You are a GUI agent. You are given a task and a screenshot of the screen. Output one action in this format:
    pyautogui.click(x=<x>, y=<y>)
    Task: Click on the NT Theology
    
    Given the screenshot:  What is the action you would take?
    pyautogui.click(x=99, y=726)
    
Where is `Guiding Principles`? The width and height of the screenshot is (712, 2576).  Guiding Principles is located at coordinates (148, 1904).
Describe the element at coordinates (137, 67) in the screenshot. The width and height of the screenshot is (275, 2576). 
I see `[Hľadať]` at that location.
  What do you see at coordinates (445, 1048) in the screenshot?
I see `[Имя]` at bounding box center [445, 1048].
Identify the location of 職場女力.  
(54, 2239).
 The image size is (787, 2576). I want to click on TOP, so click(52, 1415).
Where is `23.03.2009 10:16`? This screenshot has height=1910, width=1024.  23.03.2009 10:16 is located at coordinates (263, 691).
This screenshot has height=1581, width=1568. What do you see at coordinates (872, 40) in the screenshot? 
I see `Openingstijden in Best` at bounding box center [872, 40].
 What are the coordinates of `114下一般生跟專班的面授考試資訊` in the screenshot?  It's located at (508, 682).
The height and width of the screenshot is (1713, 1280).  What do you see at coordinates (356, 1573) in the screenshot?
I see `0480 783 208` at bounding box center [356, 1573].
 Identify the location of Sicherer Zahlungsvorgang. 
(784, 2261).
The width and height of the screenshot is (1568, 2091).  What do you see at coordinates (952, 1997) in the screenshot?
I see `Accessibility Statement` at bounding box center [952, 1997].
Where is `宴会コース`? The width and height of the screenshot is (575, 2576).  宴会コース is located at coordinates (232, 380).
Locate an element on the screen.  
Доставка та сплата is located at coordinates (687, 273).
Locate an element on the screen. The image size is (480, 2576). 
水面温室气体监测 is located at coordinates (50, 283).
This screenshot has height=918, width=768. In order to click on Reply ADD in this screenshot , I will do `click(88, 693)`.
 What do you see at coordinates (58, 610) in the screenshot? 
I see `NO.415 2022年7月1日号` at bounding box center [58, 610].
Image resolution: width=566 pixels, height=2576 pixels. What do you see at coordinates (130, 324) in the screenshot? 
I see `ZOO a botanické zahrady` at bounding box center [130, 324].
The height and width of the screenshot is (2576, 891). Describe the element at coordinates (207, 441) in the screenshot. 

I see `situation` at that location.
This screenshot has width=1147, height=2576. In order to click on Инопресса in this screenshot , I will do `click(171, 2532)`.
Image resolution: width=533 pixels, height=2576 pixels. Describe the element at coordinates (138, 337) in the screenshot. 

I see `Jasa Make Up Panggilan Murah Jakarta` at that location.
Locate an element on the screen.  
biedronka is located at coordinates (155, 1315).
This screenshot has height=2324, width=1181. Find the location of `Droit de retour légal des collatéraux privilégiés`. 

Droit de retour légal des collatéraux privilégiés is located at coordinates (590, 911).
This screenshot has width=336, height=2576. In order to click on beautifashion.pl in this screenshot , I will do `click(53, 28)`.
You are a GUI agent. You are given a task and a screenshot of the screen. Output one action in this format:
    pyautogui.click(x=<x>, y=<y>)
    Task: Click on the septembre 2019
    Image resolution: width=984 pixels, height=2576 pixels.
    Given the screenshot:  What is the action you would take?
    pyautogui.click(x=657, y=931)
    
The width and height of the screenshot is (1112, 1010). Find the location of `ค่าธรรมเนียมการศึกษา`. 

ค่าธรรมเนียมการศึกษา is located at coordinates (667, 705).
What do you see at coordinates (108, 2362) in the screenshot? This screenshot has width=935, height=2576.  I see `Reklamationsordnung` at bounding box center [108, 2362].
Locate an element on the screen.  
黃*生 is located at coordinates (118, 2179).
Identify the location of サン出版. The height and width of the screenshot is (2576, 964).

++++++++++++++++++++

Scan the records above for lines with the word "Where", then say how many there are, giving the number alone.

3